Two methods of how to handle the LM mode in the upper layer are available when, assuming space scalability or chroma format scalability, the size of the prediction unit of the color difference component in the lower layer is equal to the maximum size in which the LM mode can be used. One is a method of dividing the prediction unit in the upper layer into a plurality of sub-blocks having a size in which the LM mode can be used. In this specification, this method is called the division method. The other is a method of inhibiting the use of the LM mode for the corresponding prediction unit in the upper layer. In this specification, this method is called the LM mode inhibition method.
Therefore, four techniques combining the LM mode fixing method/re-estimation method and the division method/LM mode inhibition mode. These four techniques will be described below. In the description that follows, it is assumed as an example, instead of limitation, that the resolution ratio between layers is 1:2 and the maximum size of the prediction unit in which the LM mode can be used is 16×16 pixels.
(1) First Technique
FIG. 6A is an explanatory view illustrating a first technique of the intra prediction in an upper layer when the LM mode is selected in a lower layer. The first technique is a combination of the LM mode fixing method and the division method.
According to the first technique, when the LM mode is selected for the prediction unit of 4×4 pixels in the lower layer, the LM mode is also selected fixedly for the corresponding prediction unit of 8×8 pixels in the upper layer. When the LM mode is selected for the prediction unit of 8×8 pixels in the lower layer, the LM mode is also selected fixedly for the corresponding prediction unit of 16×16 pixels in the upper layer. In both cases, a predicted image in the upper layer is generated by using a prediction function in LM mode having the coefficients α, β calculated in the lower layer. When the LM mode is selected for the prediction unit of 16×16 pixels in the lower layer, the corresponding prediction unit of 32×32 pixels in the upper layer into four sub-blocks of 16×16 pixels. Then, a predicted image of each sub-block is generated by using a prediction function having the coefficients α, β calculated in the lower layer.
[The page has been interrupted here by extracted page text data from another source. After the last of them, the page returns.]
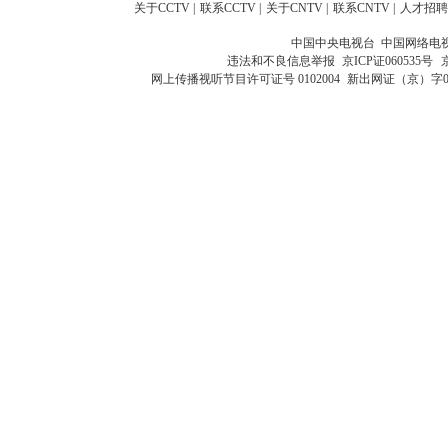
关于CCTV
|
联系CCTV
|
关于CNTV
|
联系CNTV
|
人才招聘
中国中央电视台 中国网络电
违法和不良信息举报
京ICP证060535号
网上传播视听节目许可证号 0102004
新出网证（京）字0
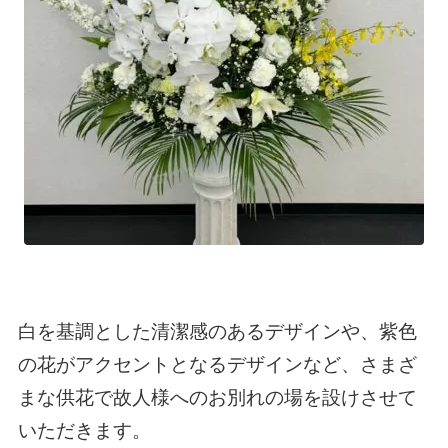
白を基調とした清潔感のあるデザインや、紫色
の花がアクセントとなるデザインなど、さまざ
まな供花で故人様へのお別れの場を設けさせて
いただきます。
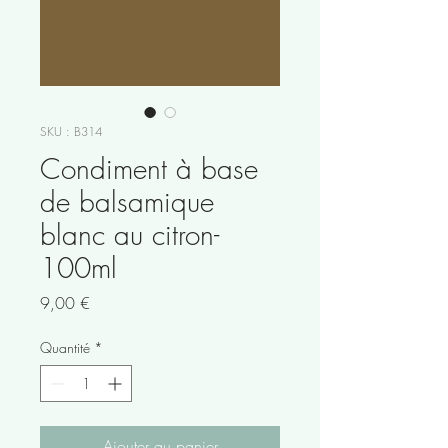
SKU : B314
Condiment à base
de balsamique
blanc au citron-
100ml
Prix
9,00 €
Quantité
*
Ajouter au panier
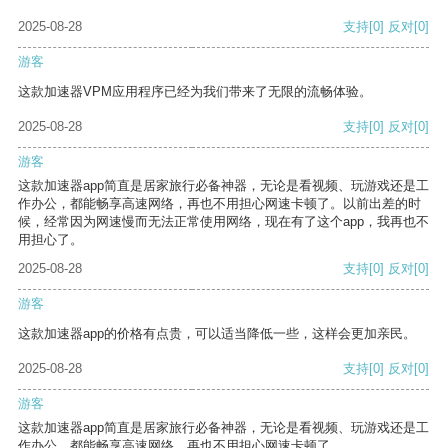
2025-08-28
支持
[0]
反对
[0]
游客
这款加速器VPM应用程序已经为我们带来了无限的流畅体验。
2025-08-28
支持
[0]
反对
[0]
游客
这款加速器app简直是居家旅行必备神器，无论是看视频、玩游戏还是工
作办公，都能畅享高速网络，再也不用担心网速卡顿了。以前出差的时
候，经常因为网速慢而无法正常使用网络，现在有了这个app，我再也不
用担心了。
2025-08-28
支持
[0]
反对
[0]
游客
这款加速器app的价格有点贵，可以适当降低一些，这样会更加亲民。
2025-08-28
支持
[0]
反对
[0]
游客
这款加速器app简直是居家旅行必备神器，无论是看视频、玩游戏还是工
作办公，都能畅享高速网络，再也不用担心网速卡顿了。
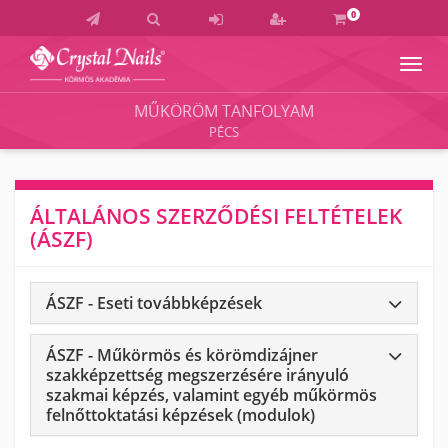
0
Navig
Crystal
Nails
MŰKÖRÖM TANFOLYAM
Körmös
PÉCS
Akadémia
és
Vizsgaközpont
ÁLTALÁNOS SZERZŐDÉSI FELTÉTELEK
(ÁSZF)
ÁSZF - Eseti továbbképzések
ÁSZF - Műkörmös és körömdizájner
szakképzettség megszerzésére irányuló
szakmai képzés, valamint egyéb műkörmös
felnőttoktatási képzések (modulok)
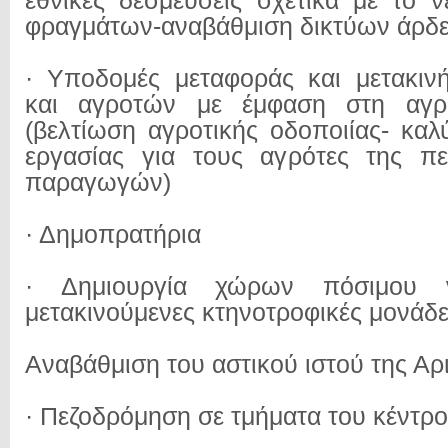
εθνικές δεσμεύσεις σχετικά με το ν
φραγμάτων-αναβάθμιση δικτύων άρδ
· Υποδομές μεταφοράς και μετακιν
και αγροτών με έμφαση στη αγρο
(βελτίωση αγροτικής οδοποιίας- καλ
εργασίας για τους αγρότες της πε
παραγωγών)
· Δημοπρατήρια
· Δημιουργία χώρων πόσιμου 
μετακινούμενες κτηνοτροφικές μονάδες
Αναβάθμιση του αστικού ιστού της Αρ
· Πεζοδρόμηση σε τμήματα του κέντρο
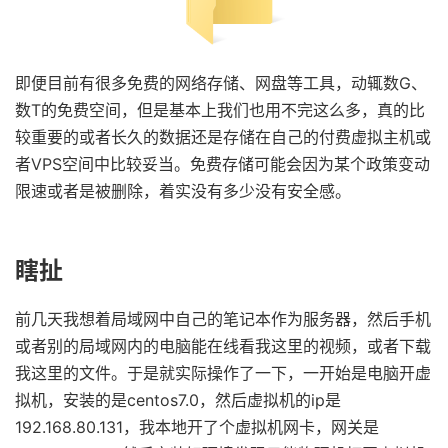
即便目前有很多免费的网络存储、网盘等工具，动辄数G、
数T的免费空间，但是基本上我们也用不完这么多，真的比
较重要的或者长久的数据还是存储在自己的付费虚拟主机或
者VPS空间中比较妥当。免费存储可能会因为某个政策变动
限速或者是被删除，着实没有多少没有安全感。
瞎扯
前几天我想着局域网中自己的笔记本作为服务器，然后手机
或者别的局域网内的电脑能在线看我这里的视频，或者下载
我这里的文件。于是就实际操作了一下，一开始是电脑开虚
拟机，安装的是centos7.0，然后虚拟机的ip是
192.168.80.131，我本地开了个虚拟机网卡，网关是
In the first technique, when the LM mode is selected in the lower layer, the LM mode fixing method is adopted and thus, it is unnecessary to encode prediction mode information in the upper layer. Thus, coding efficiency of an encoded stream in the upper layer is improved. Because not only the calculation of coefficients of a prediction function, but also the re-estimation of the prediction mode is omitted in the upper layer, the processing cost of intra prediction of the upper layer can significantly be reduced. In addition, the division method is adopted and thus, a predicted image can be generated in LM mode in the upper layer regardless of the size of the prediction unit in the lower layer without extending a processing module of the LM mode so that a larger block size is supported. Therefore, the precision of prediction in the upper layer can be maintained at a high level.
(2) Second Technique
FIG. 6B is an explanatory view illustrating a second technique of the intra prediction in the upper layer when the LM mode is selected in the lower layer. The second technique is a combination of the re-estimation method and the division method.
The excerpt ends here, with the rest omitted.